Benchmark Iterations Mean (ms) P50 (ms) P95 (ms) P99 (ms) P99.9 (ms) StdDev (ms)
policy_pre_call 1,000 0.0927 0.0118 0.0196 0.2275 69.3257 2.1955
policy_post_call 1,000 0.0002 0.0002 0.0003 0.0003 0.0005 0.0000
pii_redaction 1,000 0.0347 0.0279 0.0357 0.2750 0.7607 0.0498
pii_clean_text 1,000 0.0288 0.0282 0.0324 0.0405 0.0858 0.0034
pii_long_text 1,000 0.1338 0.1286 0.1563 0.2204 0.3584 0.0182
audit_record 1,000 0.0786 0.0677 0.1267 0.2324 1.5794 0.0565
audit_verify_100 100 1.1387 1.1136 1.3251 1.4568 1.4568 0.0815
guard_overhead 1,000 0.0002 0.0002 0.0003 0.0003 0.0032 0.0001
rate_limiter 1,000 0.0004 0.0003 0.0005 0.0016 0.0256 0.0010
secret_detection 1,000 0.0119 0.0117 0.0119 0.0166 0.0655 0.0025
policy_allowlist_100 1,000 0.0251 0.0194 0.0243 0.3412 0.9967 0.0593
policy_allowlist_1000 1,000 0.0534 0.0503 0.0624 0.1042 0.1875 0.0105
policy_allowlist_10000 1,000 0.4300 0.4081 0.5582 0.7181 1.9790 0.0858
enforcer_e2e 1,000 0.0951 0.0561 0.2566 0.8919 3.1739 0.1824
enforcer_e2e_with_pii 1,000 0.1258 0.0929 0.4322 0.8068 0.9326 0.1277

Total duration: ~1 400 ms

Key Observations

  • Policy evaluation is sub-millisecond even at P99 for typical allowlists (≤ 1 000 tools). At 10 000 tools P99 is still under 1 ms.
  • PII redaction is ~0.03 ms for short text and ~0.13 ms for 2 KB text at P50, dominated by regex scanning.
  • Guard overhead and rate limiter are effectively zero-cost at < 1 μs per call.
  • End-to-end enforcement (policy + audit + guard) is < 0.1 ms at P50, < 1 ms at P99. Adding PII redaction pushes P50 to ~0.09 ms.
  • Audit chain verification scales linearly — ~1.1 ms for 100 entries.

Reproduction

CLI

# Default: 1000 iterations, Markdown output
python -m benchmarks.run

# 5000 iterations, JSON output
python -m benchmarks.run --iterations 5000 --format json

# Both formats, written to disk
python -m benchmarks.run --format all --output results/

Python API

from enforcecore.eval.benchmarks import BenchmarkRunner

runner = BenchmarkRunner()
suite = runner.run_all(iterations=1000)

# Markdown report
print(suite.to_markdown())

# JSON export
with open("results.json", "w") as f:
    f.write(suite.to_json())

CI

Benchmarks run in CI on every push.

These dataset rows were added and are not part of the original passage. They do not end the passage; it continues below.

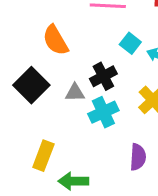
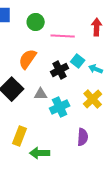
orange semicircle: (55, 40) -> (28, 59), turned 65
black cross: (103, 76) -> (60, 70), moved

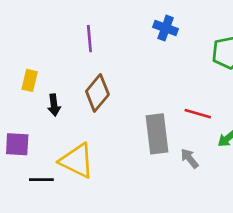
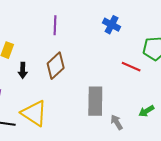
red line: (198, 114) -> (131, 67), moved

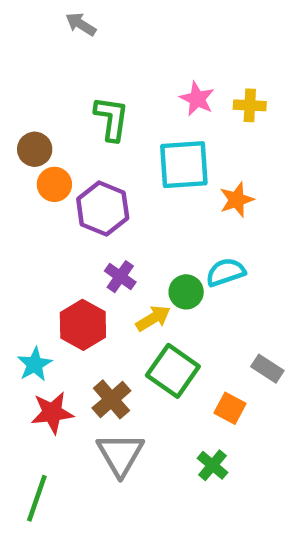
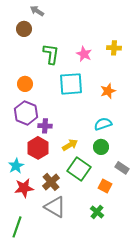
pink star: (197, 99) -> (84, 54), moved
brown circle: (35, 149) -> (24, 29), moved
cyan square: (184, 165) -> (71, 84), moved
purple hexagon: (103, 209) -> (26, 113), moved
purple cross: (120, 277) -> (45, 126), moved, turned -32
green circle: (186, 292) -> (101, 147), moved
gray triangle: (120, 454) -> (55, 207), turned -30

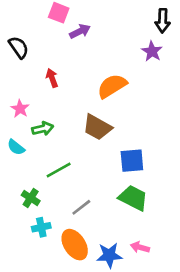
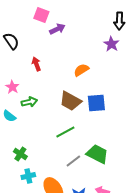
orange semicircle: (112, 86) -> (81, 70), size x0.7
blue square: (132, 161) -> (96, 103), moved
green line: (59, 170) -> (65, 132), moved
gray line: (81, 207) -> (73, 161), moved

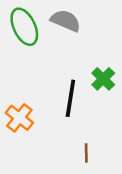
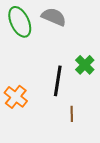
brown line: (86, 153) -> (72, 114), moved

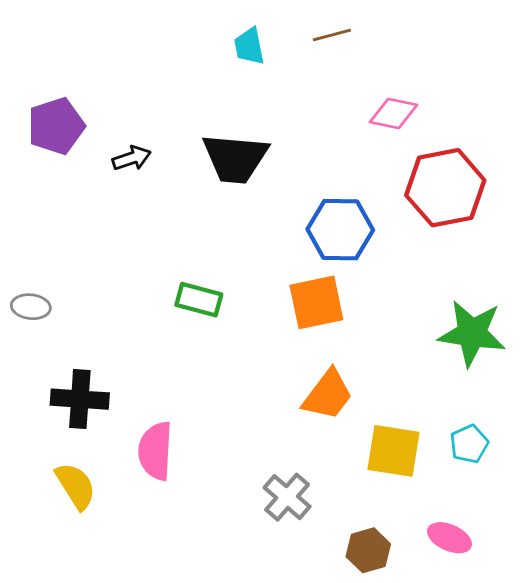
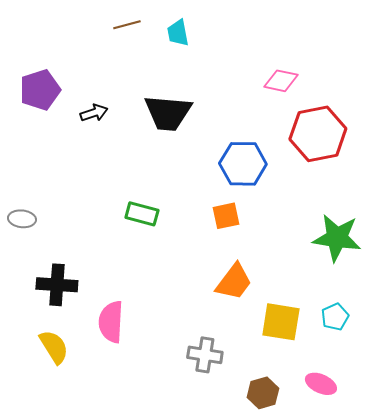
brown line: (332, 35) -> (127, 25), moved
orange square: (316, 302) -> (226, 216), size x0.7
gray cross: (287, 497) -> (205, 355), turned -32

The workflow uses --format json to produce machine-readable output for regression detection. See .github/workflows/ci.yml for configuration.

Output Formats

JSON

{
  "metadata": {
    "timestamp": "2026-02-21T15:56:09Z",
    "python_version": "3.14.2",
    "platform": "Darwin arm64",
    "cpu": "arm",
    "machine": "arm64",
    "enforcecore_version": "1.0.0",
    "total_duration_ms": 1372.34
  },
  "results": [
    {
      "name": "policy_pre_call",
      "iterations": 1000,
      "warmup_iterations": 100,
      "mean_ms": 0.0927,
      "p50_ms": 0.0118,
      "p95_ms": 0.0196,
      "p99_ms": 0.2275,
      "p999_ms": 69.3257,
      "std_dev_ms": 2.1955
    }
  ]
}

Markdown

The to_markdown() method renders a self-contained report section with environment metadata and a Markdown table, suitable for pasting into GitHub issues or documentation.